Let’s look at some examples:
Llama-2, developed by Meta, is a set of LLMs pre-trained on a publically available corpus of data, with variants trained on 7B, 13B, 34B and 70B parameters. Llama-2 achieves highly impressive results on language tasks, but as a decoder model it is not well suited to vector embeddings.
Another example is OpenAI, which leverages ELMo and GPT for unsupervised pre-training to create robust general linguistic representations. Read how OpenAI has improved language understanding with unsupervised learning.

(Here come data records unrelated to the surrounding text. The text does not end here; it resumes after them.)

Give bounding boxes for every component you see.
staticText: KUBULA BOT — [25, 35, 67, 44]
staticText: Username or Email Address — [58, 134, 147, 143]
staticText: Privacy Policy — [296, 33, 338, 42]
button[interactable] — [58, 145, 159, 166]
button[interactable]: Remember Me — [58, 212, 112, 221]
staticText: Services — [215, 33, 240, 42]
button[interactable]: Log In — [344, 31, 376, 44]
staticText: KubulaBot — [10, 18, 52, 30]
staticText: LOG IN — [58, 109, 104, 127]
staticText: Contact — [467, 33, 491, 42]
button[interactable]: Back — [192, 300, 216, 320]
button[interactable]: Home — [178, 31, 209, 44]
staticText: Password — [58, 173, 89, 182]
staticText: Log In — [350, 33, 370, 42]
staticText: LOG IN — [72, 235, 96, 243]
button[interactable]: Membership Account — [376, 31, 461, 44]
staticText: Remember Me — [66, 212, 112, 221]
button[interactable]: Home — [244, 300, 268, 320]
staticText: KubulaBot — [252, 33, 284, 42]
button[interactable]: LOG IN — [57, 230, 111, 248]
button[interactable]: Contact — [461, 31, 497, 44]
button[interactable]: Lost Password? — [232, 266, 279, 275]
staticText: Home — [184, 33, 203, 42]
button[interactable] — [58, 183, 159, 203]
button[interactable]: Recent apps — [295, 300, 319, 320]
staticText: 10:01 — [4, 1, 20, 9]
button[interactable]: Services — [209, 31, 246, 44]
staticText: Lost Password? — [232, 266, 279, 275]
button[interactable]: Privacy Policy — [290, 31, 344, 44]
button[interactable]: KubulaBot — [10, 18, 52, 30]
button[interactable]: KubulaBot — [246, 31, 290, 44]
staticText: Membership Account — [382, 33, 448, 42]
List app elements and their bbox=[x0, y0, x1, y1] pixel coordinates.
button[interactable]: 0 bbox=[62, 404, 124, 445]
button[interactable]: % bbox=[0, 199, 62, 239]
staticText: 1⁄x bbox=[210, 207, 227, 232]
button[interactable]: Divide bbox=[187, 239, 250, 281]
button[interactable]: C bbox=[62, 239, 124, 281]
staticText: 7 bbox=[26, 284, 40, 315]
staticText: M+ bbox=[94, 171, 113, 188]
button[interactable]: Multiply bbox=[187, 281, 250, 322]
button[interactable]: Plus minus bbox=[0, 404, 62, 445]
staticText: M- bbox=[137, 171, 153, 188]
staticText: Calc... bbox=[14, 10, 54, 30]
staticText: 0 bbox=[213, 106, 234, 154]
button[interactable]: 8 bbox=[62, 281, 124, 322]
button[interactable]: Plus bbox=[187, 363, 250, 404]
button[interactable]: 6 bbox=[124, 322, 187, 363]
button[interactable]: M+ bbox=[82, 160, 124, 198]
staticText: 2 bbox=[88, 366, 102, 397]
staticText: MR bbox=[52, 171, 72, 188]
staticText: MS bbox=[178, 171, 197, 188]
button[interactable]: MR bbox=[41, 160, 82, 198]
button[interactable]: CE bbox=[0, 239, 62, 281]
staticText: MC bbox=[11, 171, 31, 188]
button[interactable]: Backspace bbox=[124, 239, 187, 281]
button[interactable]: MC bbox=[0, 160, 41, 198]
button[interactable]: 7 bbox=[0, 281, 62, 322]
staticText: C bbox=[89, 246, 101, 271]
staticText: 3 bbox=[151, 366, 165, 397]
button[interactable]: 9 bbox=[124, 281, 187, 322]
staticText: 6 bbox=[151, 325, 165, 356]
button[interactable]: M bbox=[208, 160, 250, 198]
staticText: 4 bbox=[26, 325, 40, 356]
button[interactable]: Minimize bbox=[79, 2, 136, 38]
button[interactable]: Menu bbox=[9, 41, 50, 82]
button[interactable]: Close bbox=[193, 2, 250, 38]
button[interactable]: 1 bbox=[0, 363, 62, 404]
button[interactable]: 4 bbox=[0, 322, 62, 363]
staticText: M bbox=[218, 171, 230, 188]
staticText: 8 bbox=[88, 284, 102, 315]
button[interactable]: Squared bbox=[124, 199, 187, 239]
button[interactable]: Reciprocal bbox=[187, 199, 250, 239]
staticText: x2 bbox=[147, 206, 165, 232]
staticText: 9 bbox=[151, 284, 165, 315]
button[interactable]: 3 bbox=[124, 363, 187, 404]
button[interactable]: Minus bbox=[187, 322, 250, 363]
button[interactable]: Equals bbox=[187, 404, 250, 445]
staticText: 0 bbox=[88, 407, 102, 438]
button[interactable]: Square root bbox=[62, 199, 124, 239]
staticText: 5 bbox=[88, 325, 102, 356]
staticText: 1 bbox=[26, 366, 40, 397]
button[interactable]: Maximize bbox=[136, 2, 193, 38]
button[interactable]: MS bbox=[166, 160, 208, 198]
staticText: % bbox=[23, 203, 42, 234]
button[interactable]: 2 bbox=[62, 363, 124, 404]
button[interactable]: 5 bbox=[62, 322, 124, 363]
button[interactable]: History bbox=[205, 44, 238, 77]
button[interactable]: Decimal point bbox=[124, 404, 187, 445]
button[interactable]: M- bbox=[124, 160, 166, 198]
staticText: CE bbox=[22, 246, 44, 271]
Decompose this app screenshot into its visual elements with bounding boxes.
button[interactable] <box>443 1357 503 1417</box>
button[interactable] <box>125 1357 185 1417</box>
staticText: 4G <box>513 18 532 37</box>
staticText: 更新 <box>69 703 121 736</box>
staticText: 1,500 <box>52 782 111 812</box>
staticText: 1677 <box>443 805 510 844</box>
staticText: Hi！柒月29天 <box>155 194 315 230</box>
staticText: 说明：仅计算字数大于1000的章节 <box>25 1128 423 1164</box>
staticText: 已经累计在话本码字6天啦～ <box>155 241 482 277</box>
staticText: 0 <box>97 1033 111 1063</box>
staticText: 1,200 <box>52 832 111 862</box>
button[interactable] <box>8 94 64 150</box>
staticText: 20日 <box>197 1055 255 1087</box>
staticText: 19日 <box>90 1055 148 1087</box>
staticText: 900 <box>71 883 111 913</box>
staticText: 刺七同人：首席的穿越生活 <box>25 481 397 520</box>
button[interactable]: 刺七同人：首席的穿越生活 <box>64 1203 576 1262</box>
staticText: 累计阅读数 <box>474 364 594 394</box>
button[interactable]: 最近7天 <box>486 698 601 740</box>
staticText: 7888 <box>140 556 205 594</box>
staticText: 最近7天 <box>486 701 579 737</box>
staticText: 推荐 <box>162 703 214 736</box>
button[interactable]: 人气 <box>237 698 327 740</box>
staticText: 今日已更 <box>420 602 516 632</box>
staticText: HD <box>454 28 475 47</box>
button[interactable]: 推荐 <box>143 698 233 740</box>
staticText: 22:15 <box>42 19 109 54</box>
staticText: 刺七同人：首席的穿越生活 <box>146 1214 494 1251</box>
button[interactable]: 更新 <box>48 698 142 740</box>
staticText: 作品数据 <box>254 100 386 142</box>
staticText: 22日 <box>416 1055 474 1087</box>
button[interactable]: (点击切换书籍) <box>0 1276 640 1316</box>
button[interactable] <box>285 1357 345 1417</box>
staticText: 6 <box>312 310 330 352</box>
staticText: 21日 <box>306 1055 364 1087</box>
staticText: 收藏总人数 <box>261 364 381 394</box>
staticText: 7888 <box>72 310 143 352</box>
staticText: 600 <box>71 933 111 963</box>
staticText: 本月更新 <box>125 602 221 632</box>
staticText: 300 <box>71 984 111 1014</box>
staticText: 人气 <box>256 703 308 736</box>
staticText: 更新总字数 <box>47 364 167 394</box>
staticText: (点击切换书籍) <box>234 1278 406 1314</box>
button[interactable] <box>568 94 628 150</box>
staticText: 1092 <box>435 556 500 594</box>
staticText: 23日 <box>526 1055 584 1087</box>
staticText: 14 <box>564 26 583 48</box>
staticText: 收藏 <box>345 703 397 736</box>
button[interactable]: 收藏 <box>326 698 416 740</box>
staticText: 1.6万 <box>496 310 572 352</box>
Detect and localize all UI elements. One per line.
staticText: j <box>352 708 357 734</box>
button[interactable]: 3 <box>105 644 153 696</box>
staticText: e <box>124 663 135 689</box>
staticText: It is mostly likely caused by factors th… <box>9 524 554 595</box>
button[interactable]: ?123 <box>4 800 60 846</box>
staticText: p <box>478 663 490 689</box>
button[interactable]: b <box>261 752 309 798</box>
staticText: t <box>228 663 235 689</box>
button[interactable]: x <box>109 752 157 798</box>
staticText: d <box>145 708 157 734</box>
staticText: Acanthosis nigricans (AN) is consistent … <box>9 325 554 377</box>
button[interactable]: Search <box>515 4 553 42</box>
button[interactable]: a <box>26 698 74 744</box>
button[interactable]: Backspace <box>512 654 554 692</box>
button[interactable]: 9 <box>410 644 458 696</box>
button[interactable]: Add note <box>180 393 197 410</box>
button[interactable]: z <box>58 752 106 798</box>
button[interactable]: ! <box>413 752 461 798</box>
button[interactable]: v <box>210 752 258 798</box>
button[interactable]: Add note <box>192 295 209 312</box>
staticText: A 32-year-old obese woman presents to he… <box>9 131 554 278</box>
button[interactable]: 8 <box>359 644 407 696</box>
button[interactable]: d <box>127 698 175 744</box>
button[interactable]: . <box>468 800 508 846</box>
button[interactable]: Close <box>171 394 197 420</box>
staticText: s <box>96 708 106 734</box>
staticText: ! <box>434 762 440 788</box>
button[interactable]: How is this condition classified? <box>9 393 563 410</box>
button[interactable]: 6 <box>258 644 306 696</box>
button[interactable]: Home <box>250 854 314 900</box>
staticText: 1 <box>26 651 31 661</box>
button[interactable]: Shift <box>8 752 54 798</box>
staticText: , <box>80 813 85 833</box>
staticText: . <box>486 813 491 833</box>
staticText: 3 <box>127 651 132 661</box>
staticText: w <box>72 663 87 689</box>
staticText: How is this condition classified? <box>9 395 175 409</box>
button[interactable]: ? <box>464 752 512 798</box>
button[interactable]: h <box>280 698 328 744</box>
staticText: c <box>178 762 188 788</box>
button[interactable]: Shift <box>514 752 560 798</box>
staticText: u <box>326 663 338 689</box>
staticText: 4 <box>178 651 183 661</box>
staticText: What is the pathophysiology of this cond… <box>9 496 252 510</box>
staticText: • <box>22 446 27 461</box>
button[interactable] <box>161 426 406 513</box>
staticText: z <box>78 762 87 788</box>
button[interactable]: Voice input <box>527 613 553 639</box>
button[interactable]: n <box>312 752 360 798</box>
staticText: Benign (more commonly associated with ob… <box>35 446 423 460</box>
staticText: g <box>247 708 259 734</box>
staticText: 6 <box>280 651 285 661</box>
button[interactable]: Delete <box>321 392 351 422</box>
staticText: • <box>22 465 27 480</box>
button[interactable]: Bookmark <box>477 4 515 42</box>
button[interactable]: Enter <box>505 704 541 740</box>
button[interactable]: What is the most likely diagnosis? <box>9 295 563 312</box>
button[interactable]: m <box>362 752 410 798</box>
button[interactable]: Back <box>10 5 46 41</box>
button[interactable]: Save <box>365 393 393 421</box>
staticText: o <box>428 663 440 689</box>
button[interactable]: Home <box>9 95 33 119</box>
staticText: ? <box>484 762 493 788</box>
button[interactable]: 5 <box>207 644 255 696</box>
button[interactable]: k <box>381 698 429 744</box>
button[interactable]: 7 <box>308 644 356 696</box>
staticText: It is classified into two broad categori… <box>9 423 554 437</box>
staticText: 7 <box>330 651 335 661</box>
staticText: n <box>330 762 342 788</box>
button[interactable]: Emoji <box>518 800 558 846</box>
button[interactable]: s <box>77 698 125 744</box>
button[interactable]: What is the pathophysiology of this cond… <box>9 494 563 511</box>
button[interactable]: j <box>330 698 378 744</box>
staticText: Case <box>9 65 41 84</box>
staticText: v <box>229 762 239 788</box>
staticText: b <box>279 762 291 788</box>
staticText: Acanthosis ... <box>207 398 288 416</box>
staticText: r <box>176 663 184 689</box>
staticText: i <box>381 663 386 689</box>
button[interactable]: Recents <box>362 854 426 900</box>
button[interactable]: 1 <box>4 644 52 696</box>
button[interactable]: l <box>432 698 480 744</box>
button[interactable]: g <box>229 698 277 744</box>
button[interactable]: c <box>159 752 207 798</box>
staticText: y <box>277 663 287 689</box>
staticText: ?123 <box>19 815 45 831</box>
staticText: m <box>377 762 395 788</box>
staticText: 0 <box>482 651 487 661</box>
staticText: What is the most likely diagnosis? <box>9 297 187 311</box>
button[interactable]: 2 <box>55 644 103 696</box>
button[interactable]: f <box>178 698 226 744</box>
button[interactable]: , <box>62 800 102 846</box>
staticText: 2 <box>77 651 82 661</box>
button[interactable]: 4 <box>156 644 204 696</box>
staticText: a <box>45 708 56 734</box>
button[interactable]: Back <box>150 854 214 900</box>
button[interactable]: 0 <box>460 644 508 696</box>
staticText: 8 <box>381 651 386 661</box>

Besides Llama-2 and OpenAI, there are other prominent embedding models, ones that specialize in specific data types:
For images, there are breakthrough model architectures like ResNet (Residual Neural Network) that utilize skip connections to enable training extremely deep convolutional neural networks, and Google’s Inception, which achieves human-level accuracy on image classification by pre-training on large labeled datasets like ImageNet. By employing advanced techniques (including skip connections and concatenated convolutions), these approaches effectively learn visual features that can be transferred to downstream tasks.
In the audio domain, DeepSpeech and Wav2Vec have demonstrated strong speech recognition and audio understanding through pre-training on thousands of hours of speech data. Models like Wav2Vec can generate embeddings directly from raw audio input.
To generate vector embeddings, the top-scoring models on Huggingface’s Massive Text Embedding Benchmark (MTEB) Leaderboard are pre-trained encoder transformer models.
The primary advantage of pre-trained models is their ability to learn powerful general-purpose representations from vast datasets – for example, CommonCrawl, which contains billions of web pages and is an ideal data source for training.
Leveraging pre-trained models as a starting point offers remarkable computational efficiency and enhanced performance, especially in scenarios where task-specific data is limited.
Still, pre-trained models have limitations; whether you should use a custom or pre-trained model depends on your task requirements.